Süssen Is Now Free of Jews offers a focused look at the lives of a few Jewish families who lived in Süssen, a small village in the center of southern Germany. The history of Jews in Süssen began in 1902 and ended with the deportation of sixteen Jews on November 28, 1941, underscored by the ominous phrase on the bottom of the deportation list, “Süssen is now free of Jews.” Gilya Gerda Schmidt, recognizing that the overwhelming enormity of the Shoah should encourage us when possible to appreciate the experiences of individual victims, their lives, travails, and legacies, examines this chapter of Holocaust history in rural Germany through the lens of the Lang and Ottenheimer families. Sparked by the chance discovery in a used bookstore in Knoxville, Tennessee, of a book about the surviving Jews in the Würtemberg region, the author, a professor of Religious Studies, began a decade of research into local and regional archives to document what happened to the Jews of Süssen. The result is a compelling story of their rich lives before 1933, their fate under the Nazis, and their experiences after the Shoah. Schmidt’s ability to combine archival sources, memoirs, interviews, and personal recollections since she lived briefly in the region as a child, is impressive and moving.

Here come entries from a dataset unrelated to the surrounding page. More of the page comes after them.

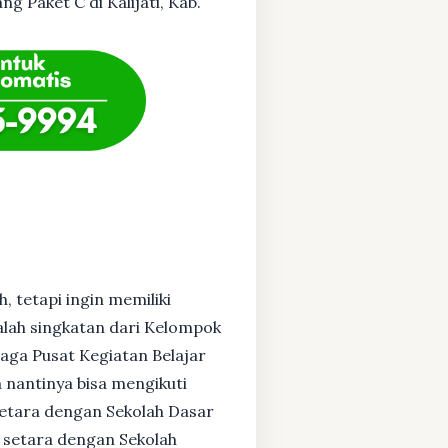
g Paket C di Kalijati, Kab.
, tetapi ingin memiliki
alah singkatan dari Kelompok
baga Pusat Kegiatan Belajar
 nantinya bisa mengikuti
setara dengan Sekolah Dasar
 setara dengan Sekolah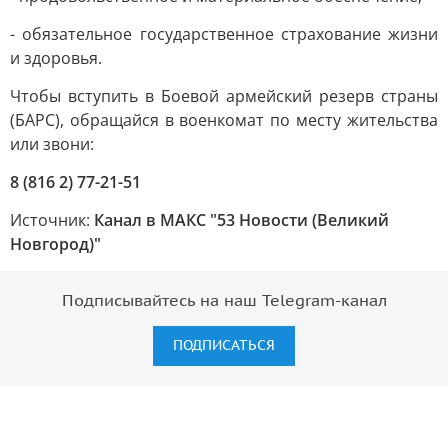
- обязательное государственное страхование жизни
и здоровья.
Чтобы вступить в Боевой армейский резерв страны
(БАРС), обращайся в военкомат по месту жительства
или звони:
8 (816 2) 77-21-51
Источник:
Канал в МАКС "53 Новости (Великий
Новгород)"
Подписывайтесь на наш Telegram-канал
ПОДПИСАТЬСЯ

This important book sheds light not only on the question of what happened to these two families during the Holocaust but also on what Jewish life was like in rural Germany; on the nature of relations between Jews and Christians before 1933; and for the survivors, what the experience of becoming a refugee entailed. Schmidt provides insight into the process of “social death” that they endured — the sudden rupture in their lives, the desperate measures they had to take to escape and the humiliation they encountered trying to start a new life. She is able to put a human face on the process of nazification, dispossession, emigration, deportation, murder, and, for the survivors, the long and painful road of rebuilding.
This unique book will be of interest to an informed readership and is an important contribution to Holocaust Studies and to German Jewish history.